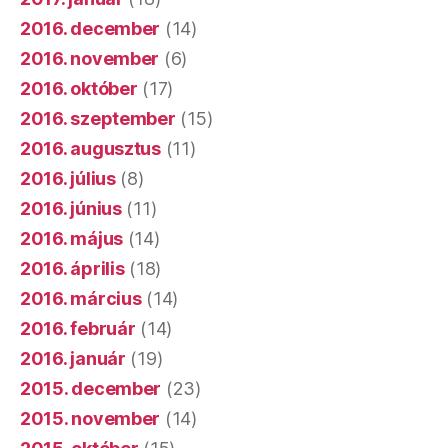
2016. december
(14)
2016. november
(6)
2016. október
(17)
2016. szeptember
(15)
2016. augusztus
(11)
2016. július
(8)
2016. június
(11)
2016. május
(14)
2016. április
(18)
2016. március
(14)
2016. február
(14)
2016. január
(19)
2015. december
(23)
2015. november
(14)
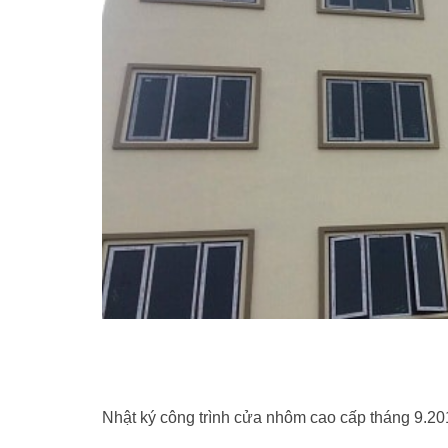
Nhật ký công trình cửa nhôm cao cấp tháng 9.20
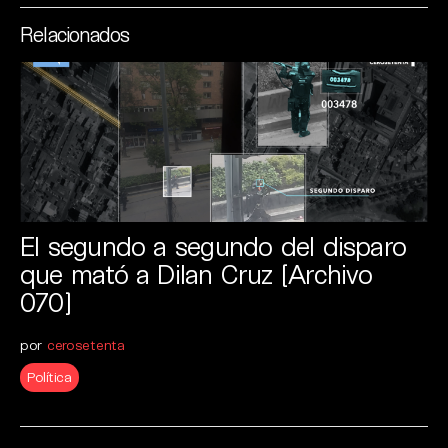
Relacionados
El segundo a segundo del disparo
que mató a Dilan Cruz [Archivo
070]
por
cerosetenta
Política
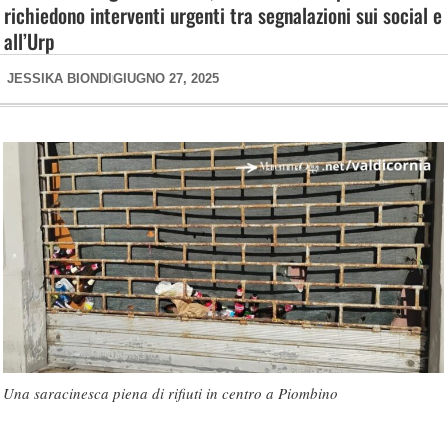
richiedono interventi urgenti tra segnalazioni sui social e
all’Urp
JESSIKA BIONDI
GIUGNO 27, 2025
Una saracinesca piena di rifiuti in centro a Piombino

## The problem
Could each line of the data be written out exactly, with no pictures included?

## Your response
2016. december
(14)
2016. november
(6)
2016. október
(17)
2016. szeptember
(15)
2016. augusztus
(11)
2016. július
(8)
2016. június
(11)
2016. május
(14)
2016. április
(18)
2016. március
(14)
2016. február
(14)
2016. január
(19)
2015. december
(23)
2015. november
(14)
Nhật ký công trình cửa nhôm cao cấp tháng 9.20
Relacionados
El segundo a segundo del disparo
que mató a Dilan Cruz [Archivo
070]
por
cerosetenta
Política
richiedono interventi urgenti tra segnalazioni sui social e
all’Urp
JESSIKA BIONDI
GIUGNO 27, 2025
Una saracinesca piena di rifiuti in centro a Piombino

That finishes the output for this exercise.